1) The strength of a signal is determined by the time it takes for the signal to form (bounce or level breakthrough). The less time it took, the stronger the signal.

2) If two or more trades were opened around any level due to false signals, subsequent signals from that level should be ignored.

3) In a flat market, any currency pair can form multiple false signals or none at all. In any case, it's better to stop trading at the first signs of a flat market.

4) Trades should be opened between the start of the European session and midway through the U.S. session. After this period, all trades must be closed manually.

5) In the hourly time frame, trades based on MACD signals are only advisable amidst good volatility and a trend confirmed by a trendline or trend channel.

6) If two levels are too close to each other (5 to 20 pips), they should be considered a support or resistance area.

7) After moving 20 pips in the intended direction, the Stop Loss should be set to break even.

What's on the Charts:

Support and Resistance price levels: targets for opening long or short positions. You can place Take Profit levels around them.

Red lines: channels or trend lines that depict the current trend and indicate the preferred trading direction.
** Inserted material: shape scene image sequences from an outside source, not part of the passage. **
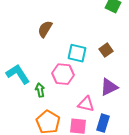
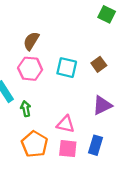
pink hexagon: (63, 74) -> (30, 69), moved
pink triangle: (86, 104) -> (66, 124), moved

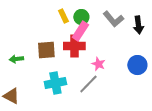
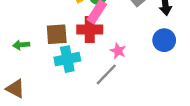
blue circle: (137, 65) -> (164, 40), moved
cyan cross: (55, 83) -> (67, 59), moved

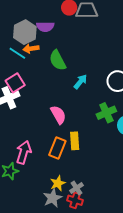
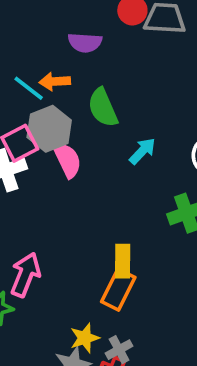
gray hexagon: (25, 32) -> (49, 129), moved
pink semicircle: (58, 115) -> (67, 160), moved
orange rectangle: (57, 148) -> (118, 289), moved

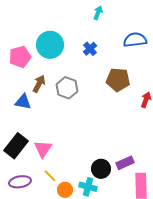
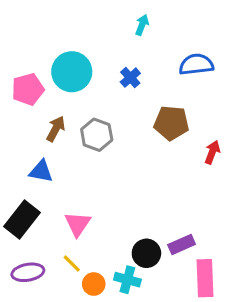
blue triangle: (23, 102) -> (41, 171), moved
pink triangle: (43, 149) -> (78, 224), moved

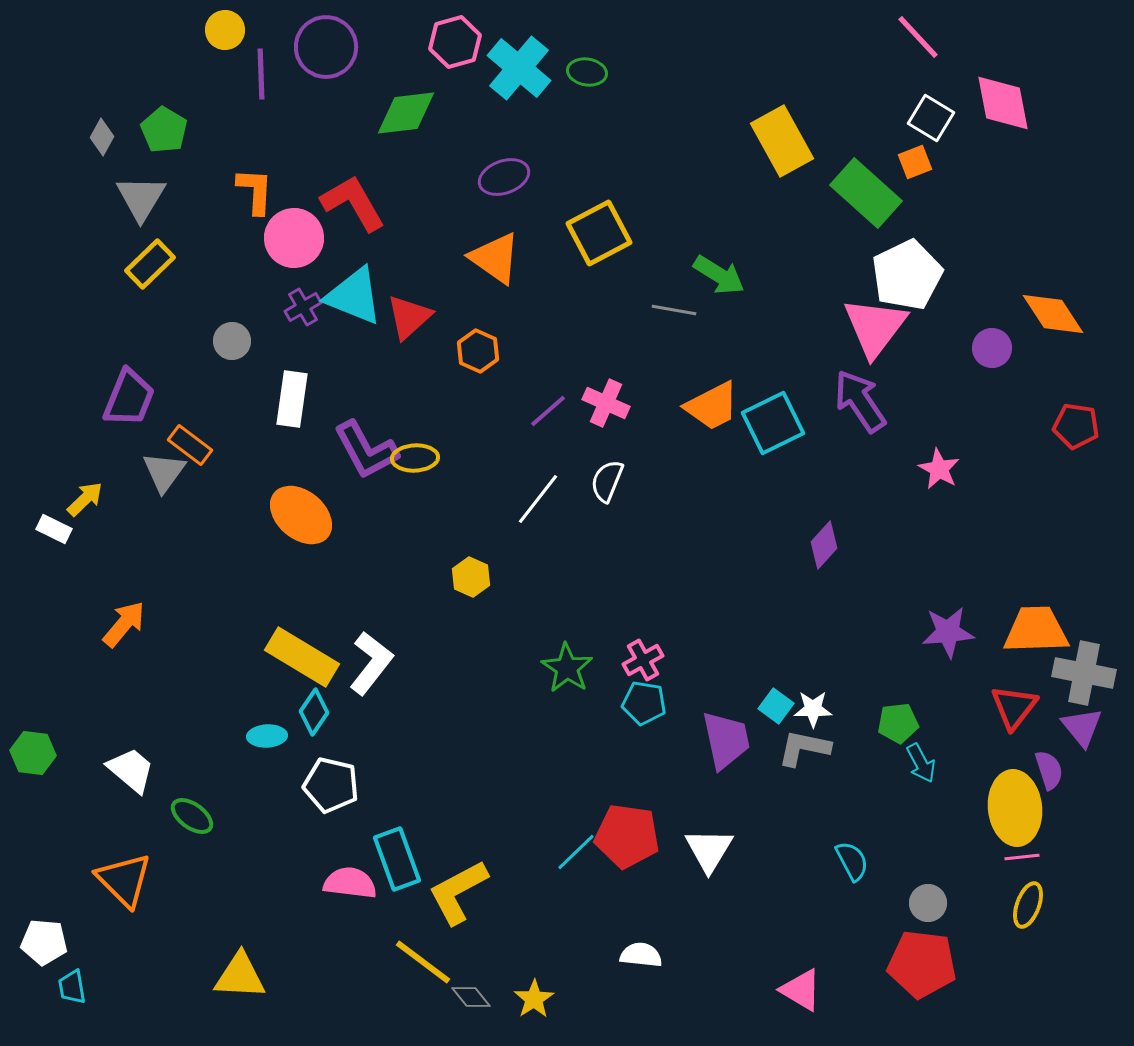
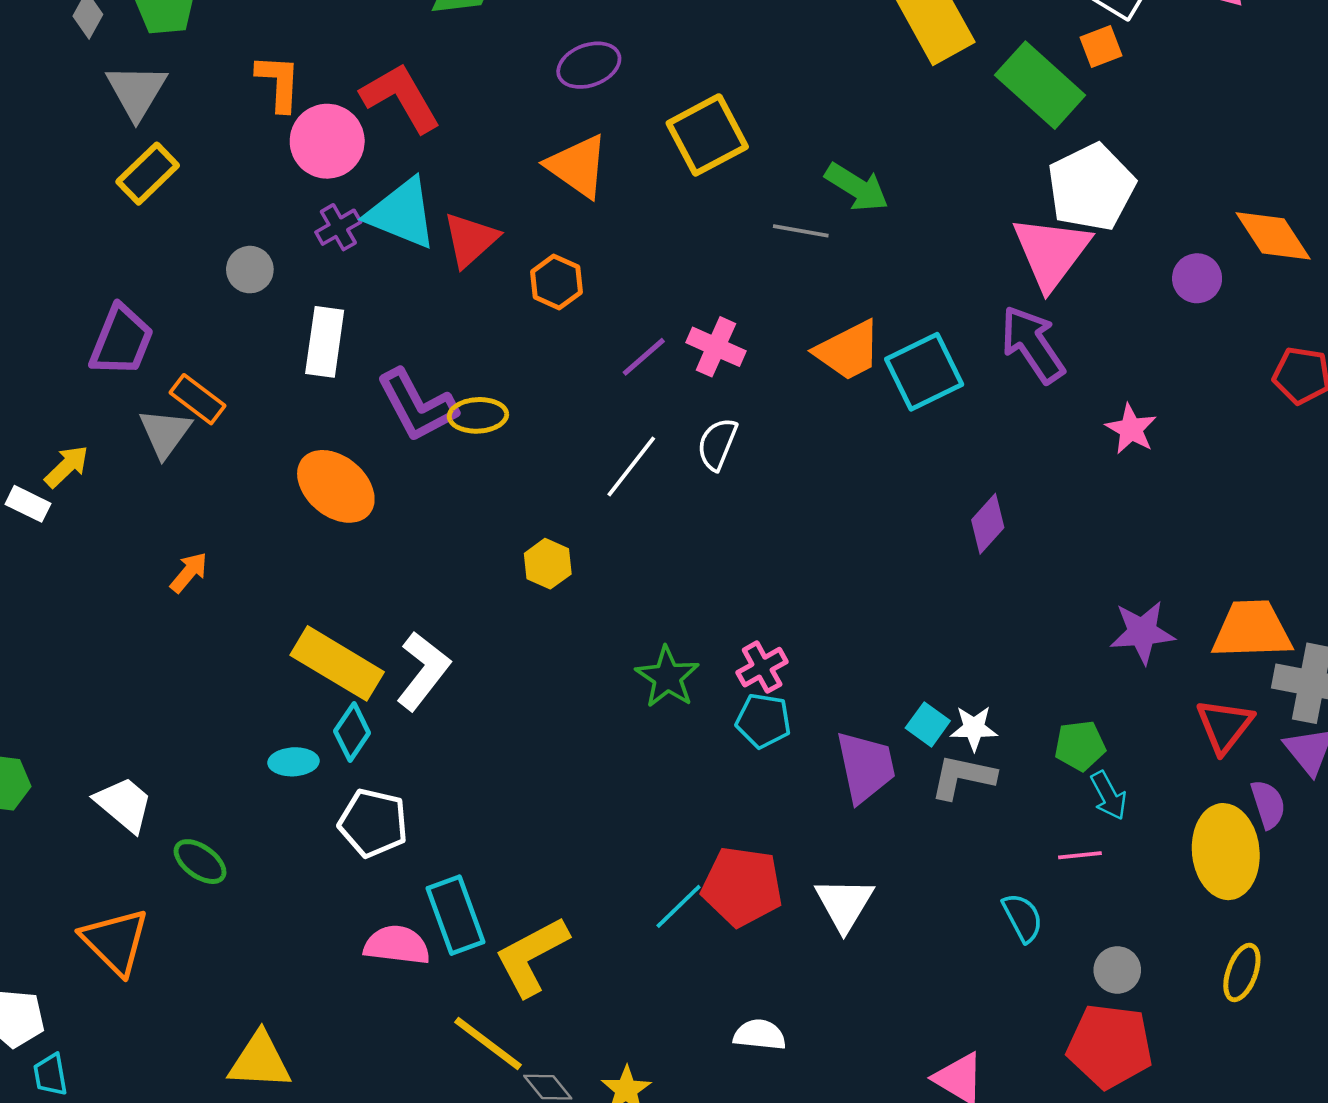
orange arrow: (124, 624) -> (189, 572), moved, size x0.7
pink line: (1022, 857) -> (1080, 855), moved

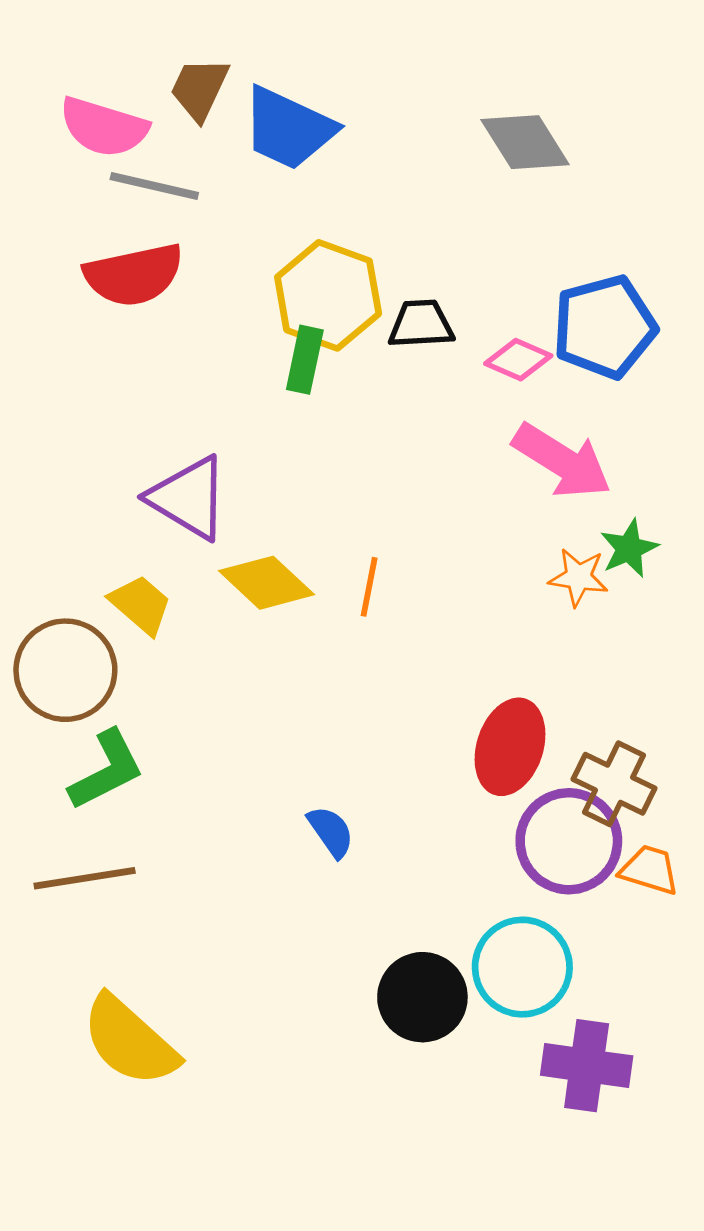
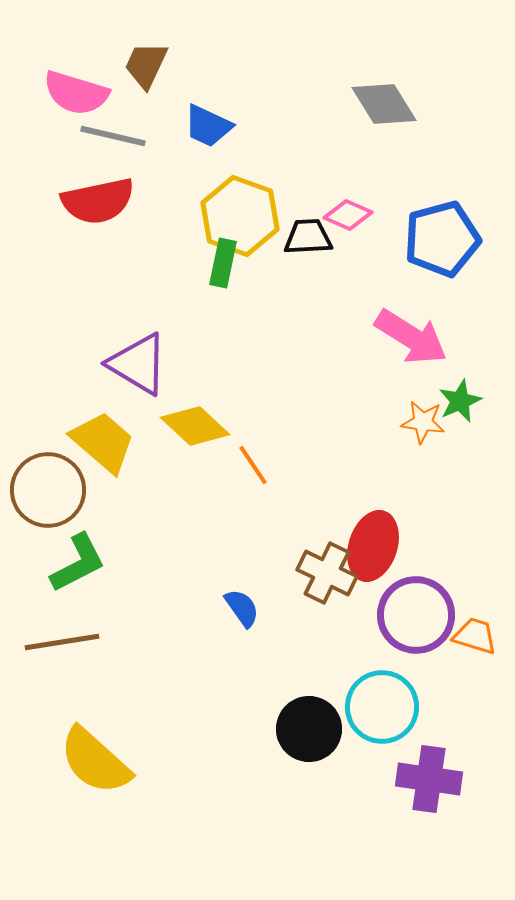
blue trapezoid: (288, 128) -> (208, 126), moved, size x0.7
pink diamond: (518, 360) -> (348, 215), moved
orange line: (369, 587) -> (253, 465), moved, turned -45
yellow trapezoid: (141, 605) -> (103, 442), size x1.4
brown cross: (614, 784) -> (327, 573), moved

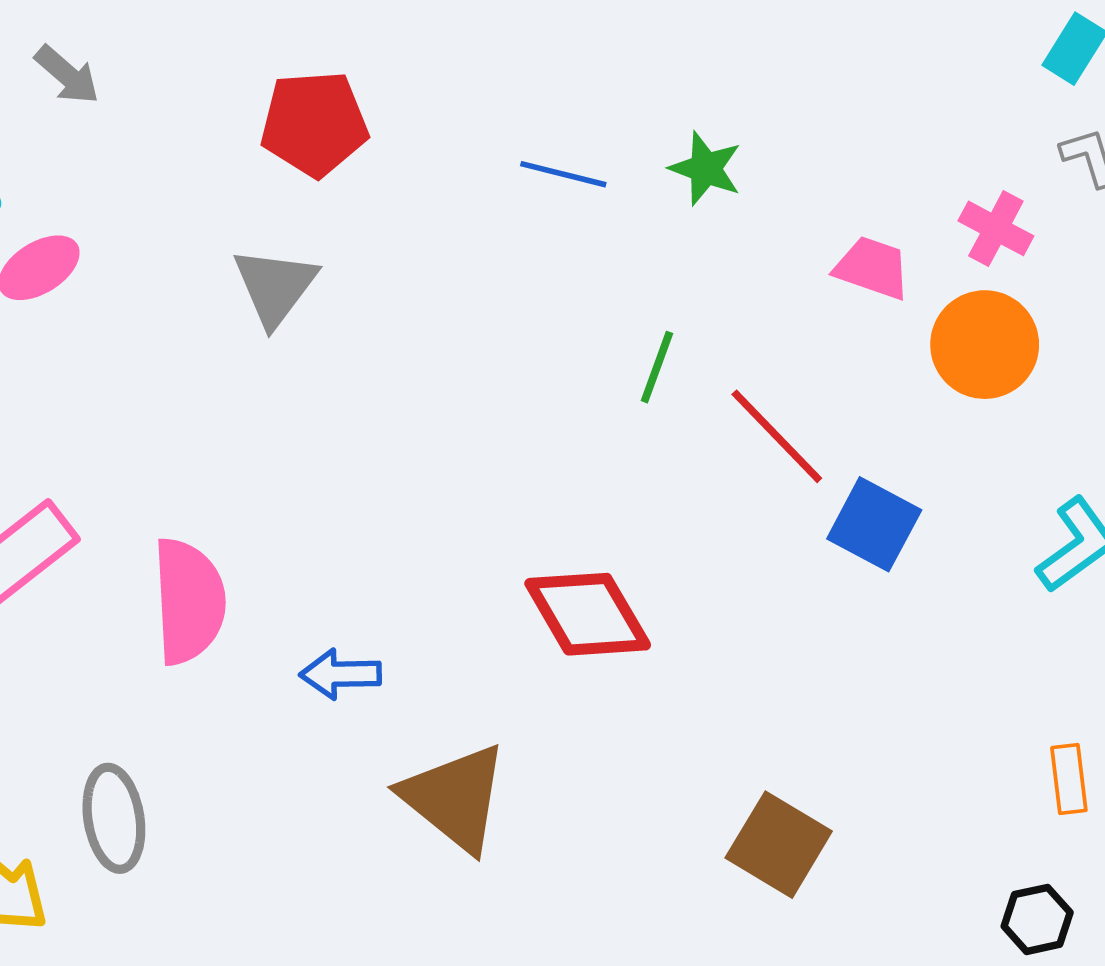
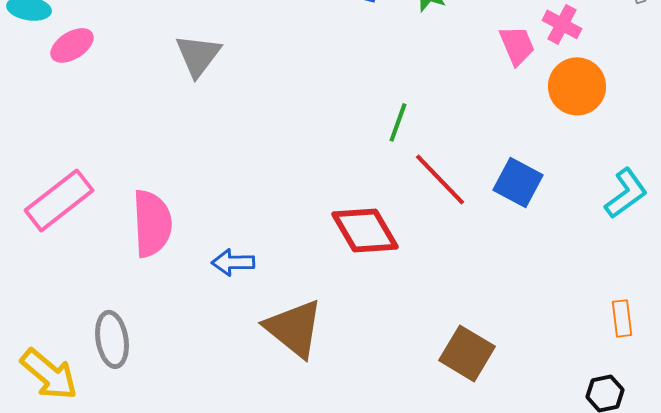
pink cross: (996, 228) -> (562, 24), moved
pink trapezoid: (872, 268) -> (517, 45), turned 48
green line: (657, 367) -> (398, 122), moved
red line: (777, 436) -> (440, 179), moved

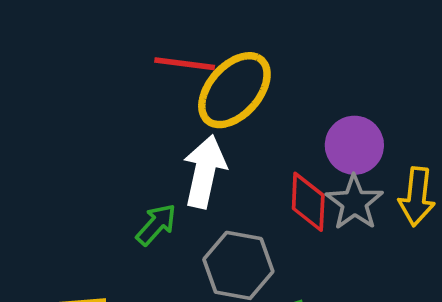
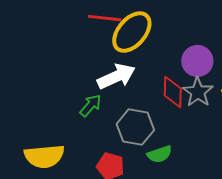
white arrow: (205, 172) -> (116, 76), turned 54

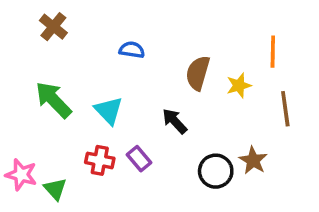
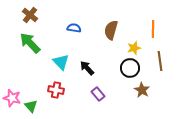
brown semicircle: (198, 73) -> (111, 30), moved
green arrow: (53, 100) -> (30, 43), moved
black arrow: (175, 121) -> (87, 68), moved
purple rectangle: (139, 159) -> (98, 94), moved
black circle: (216, 171) -> (130, 68), moved

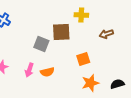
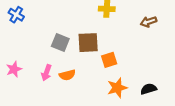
brown square: (61, 32) -> (88, 43), moved
brown arrow: (106, 34) -> (149, 22), moved

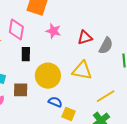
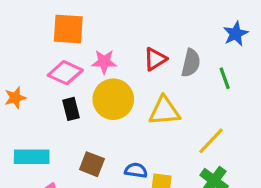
pink diamond: (16, 30) -> (65, 73), moved, turned -60
yellow circle: (48, 76) -> (113, 99), moved
brown square: (21, 90) -> (92, 164), moved, turned 35

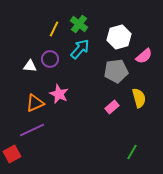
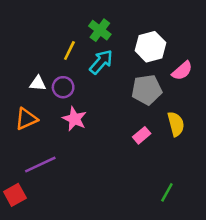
yellow line: (54, 29) -> (69, 50), moved
purple circle: (50, 59) -> (63, 87), moved
orange triangle: (35, 103) -> (26, 119), moved

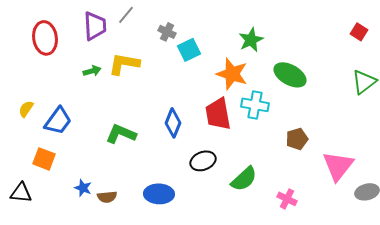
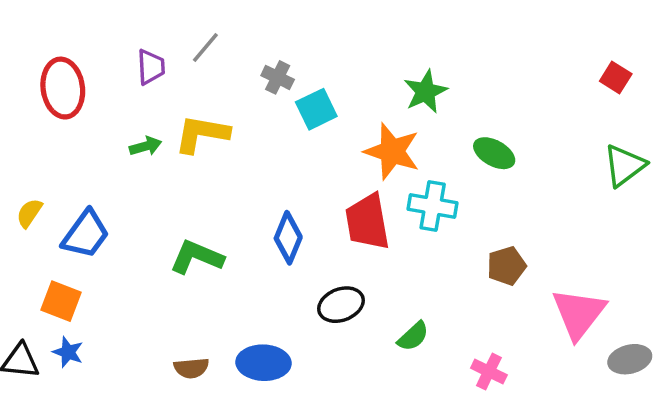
purple trapezoid: (95, 26) -> (151, 67), size x0.7
green ellipse: (290, 75) -> (494, 153), size x0.7
green semicircle: (244, 179) -> (413, 336), size x0.7
blue star: (83, 188) -> (68, 352), moved
brown semicircle: (107, 197) -> (191, 368), moved

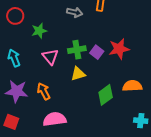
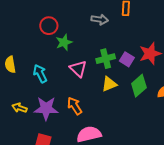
red circle: (15, 16) -> (49, 26), moved
green diamond: (106, 95) -> (139, 86), moved

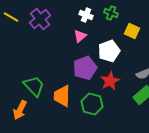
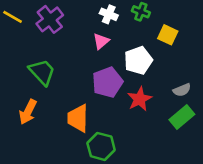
green trapezoid: (34, 86) -> (42, 72), moved
green hexagon: (92, 104) -> (101, 146), moved
orange arrow: (20, 110) -> (28, 112), moved

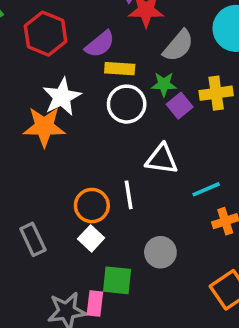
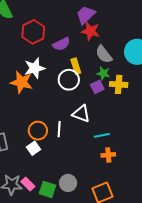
gray semicircle: (178, 46) -> (104, 54), turned 90
yellow rectangle: (120, 69) -> (76, 66), moved, turned 56
green star: (164, 84) -> (103, 73), moved
gray circle: (160, 252) -> (68, 183), moved
green square: (117, 280) -> (47, 189), moved
pink rectangle: (95, 303) -> (28, 184), turned -64

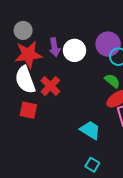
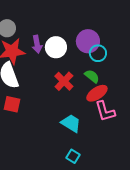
red cross: (50, 86) -> (64, 81), moved

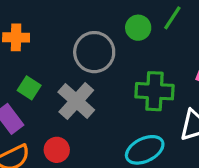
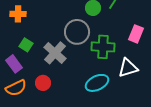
gray circle: (94, 52) -> (77, 32), moved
The MACD indicator (14,22,3): encompassing both the histogram and signal line, acts as an auxiliary tool and can also be used as a source of signals.

Important speeches and reports (always noted in the news calendar) can profoundly influence the movement of a currency pair. Hence, trading during their release calls for heightened caution. It may be reasonable to exit the market to avoid sharp price reversals against the prevailing movement.

For beginners, it's important to remember that not every trade will yield profit. Developing a clear strategy and effective money management is key to success in trading over the long term.